Spectrometer walks described as complex
CAPE CANAVERAL, Fla. — Spacewalking astronauts plugged a leak in a cosmic ray detector outside the International Space Station on Saturday, completing a series of complex repairs to give the instrument new life.
The $2 billion Alpha Magnetic Spectrometer could resume its hunt for elusive antimatter and dark matter by midweek.
Team members around the world expressed relief as NASA’s Andrew Morgan and Italy’s Luca Parmitano wrapped up work on the spectrometer.
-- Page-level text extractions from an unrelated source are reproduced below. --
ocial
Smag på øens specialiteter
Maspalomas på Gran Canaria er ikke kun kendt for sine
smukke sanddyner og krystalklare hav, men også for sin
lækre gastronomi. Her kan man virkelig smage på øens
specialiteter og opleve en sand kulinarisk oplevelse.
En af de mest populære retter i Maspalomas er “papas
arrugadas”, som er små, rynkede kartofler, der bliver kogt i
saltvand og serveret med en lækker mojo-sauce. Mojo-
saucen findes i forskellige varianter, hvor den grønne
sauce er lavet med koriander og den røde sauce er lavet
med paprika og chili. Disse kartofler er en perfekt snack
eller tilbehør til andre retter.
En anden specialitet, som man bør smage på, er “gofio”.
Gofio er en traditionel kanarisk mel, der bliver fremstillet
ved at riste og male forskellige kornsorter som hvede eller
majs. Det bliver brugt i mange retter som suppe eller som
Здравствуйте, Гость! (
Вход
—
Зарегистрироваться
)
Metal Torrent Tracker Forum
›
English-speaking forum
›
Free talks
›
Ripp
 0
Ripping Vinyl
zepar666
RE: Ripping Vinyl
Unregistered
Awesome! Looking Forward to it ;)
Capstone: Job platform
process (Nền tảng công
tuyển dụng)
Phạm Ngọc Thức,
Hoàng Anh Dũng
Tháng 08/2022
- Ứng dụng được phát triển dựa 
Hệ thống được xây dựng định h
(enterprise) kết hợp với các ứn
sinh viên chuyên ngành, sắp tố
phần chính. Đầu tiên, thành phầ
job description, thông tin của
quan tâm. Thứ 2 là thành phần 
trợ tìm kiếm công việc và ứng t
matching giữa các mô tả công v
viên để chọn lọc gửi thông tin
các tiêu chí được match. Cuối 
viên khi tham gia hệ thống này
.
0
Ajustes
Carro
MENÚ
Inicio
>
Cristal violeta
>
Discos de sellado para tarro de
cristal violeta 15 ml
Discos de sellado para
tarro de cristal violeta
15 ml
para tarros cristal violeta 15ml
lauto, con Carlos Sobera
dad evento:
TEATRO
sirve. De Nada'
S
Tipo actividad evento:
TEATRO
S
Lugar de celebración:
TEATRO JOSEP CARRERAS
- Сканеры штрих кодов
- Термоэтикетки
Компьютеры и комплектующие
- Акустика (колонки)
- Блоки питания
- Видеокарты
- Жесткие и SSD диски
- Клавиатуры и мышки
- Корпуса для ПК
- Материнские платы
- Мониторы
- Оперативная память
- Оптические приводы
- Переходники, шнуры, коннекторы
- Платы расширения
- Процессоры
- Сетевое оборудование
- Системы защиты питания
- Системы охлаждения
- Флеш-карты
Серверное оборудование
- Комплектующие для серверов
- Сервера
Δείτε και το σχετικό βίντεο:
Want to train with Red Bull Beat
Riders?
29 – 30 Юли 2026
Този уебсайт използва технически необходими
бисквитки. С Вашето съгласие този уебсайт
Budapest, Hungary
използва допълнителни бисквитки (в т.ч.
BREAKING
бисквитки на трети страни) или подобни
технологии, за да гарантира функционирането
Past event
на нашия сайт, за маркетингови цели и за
It was their fourth and final spacewalk since November to revive the instrument’s crippled cooling system.
“Congratulations … the AMS pump system is now leak tight,” tweeted the European Organization for Nuclear Research, or CERN, which helps run the spectrometer.
Mission Control cautioned it was too soon to declare success with the space station’s premier science instrument, but noted: “It still has a good heartbeat.”
Last month, Morgan and Parmitano installed new coolant pumps on the spectrometer. They went back out Saturday to check for any leaks in the plumbing.
Parmitano quickly discovered a leak in one of the eight coolant lines — the first one he tested — and tightened the fitting.
The line still leaked after a mandatory one-hour wait, and Parmitano tightened it again. Finally, success — the leak was gone.
Mission Control acknowledged the leak added some unwanted “drama” to the spacewalk. “Everybody’s hearts stopped,” Mission Control told the astronauts.
“It was hard fought today, really well done. Cool heads prevailed,” Mission Control said as the spacewalk drew to a close.
Barring further trouble, the spectrometer — launched to the space station in 2011 — will have its coolant lines filled with more carbon dioxide Sunday.
One pump will be turned on as early as Monday and the remaining three Tuesday. That could lead to the resumption of science observations by Wednesday.
NASA described the spectrometer spacewalks as the most complicated since the Hubble Space Telescope repair missions a couple of decades ago.
Unlike Hubble, this spectrometer was never intended for astronaut handling in orbit, and once it started faltering in 2014, it took NASA years to devise a repair plan.